An isopach map of total sediment thickness of the Nazca plate north of 30°S latitude shows deviations from the the obvious sediment trends that are governed by crustal age, sea-floor depth, and surface biologic productivity. Sediment on the eastern flank of the East Pacific Rise has accumulated at half the rate of that on the western rise flank; this difference is attributed in part to asymmetric spreading. Broad areas of thin sediment occur over the crest of the fossil Galapagos Rise and in a 300-km-wide zone on the eastern plate margin parallel to the Peru-Chile Trench.
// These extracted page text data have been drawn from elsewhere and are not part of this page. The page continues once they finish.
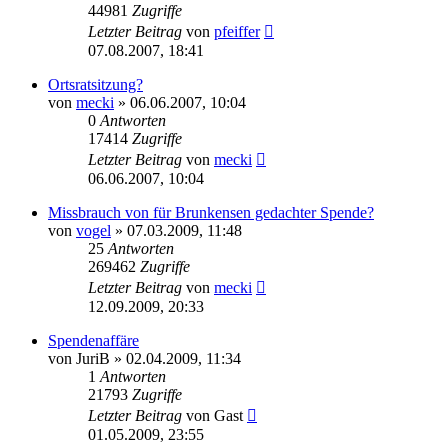
44981
Zugriffe
Letzter Beitrag
von
pfeiffer
07.08.2007, 18:41
Ortsratsitzung?
von
mecki
» 06.06.2007, 10:04
0
Antworten
17414
Zugriffe
Letzter Beitrag
von
mecki
06.06.2007, 10:04
Missbrauch von für Brunkensen gedachter Spende?
von
vogel
» 07.03.2009, 11:48
25
Antworten
269462
Zugriffe
Letzter Beitrag
von
mecki
12.09.2009, 20:33
Spendenaffäre
von
JuriB
» 02.04.2009, 11:34
1
Antworten
21793
Zugriffe
Letzter Beitrag
von
Gast
01.05.2009, 23:55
Whereas the thin sediment over the fossil rise crest is the natural result of relatively young crust, the thin sediment paralleling the trench is characterized by postdepositional volcanic rocks and is related to, but cannot be totally explained by, the rupturing of the upper oceanic plate prior to subduction.

Seismic reflection records reveal that volcanism and basement structure are responsible for the initiation of submarine valley erosion near the Carnegie Ridge and the confining of sediments on the axis of the Nazca Ridge. Reflection records also indicate that two periods of tectonic activity have occurred in the Bauer Basin: the first when the basin crust was generated at the Galapagos Rise and left seamounts that are now covered with sediment; the second when spreading activity migrated westward to the East Pacific Rise and left younger, sediment-free seamounts.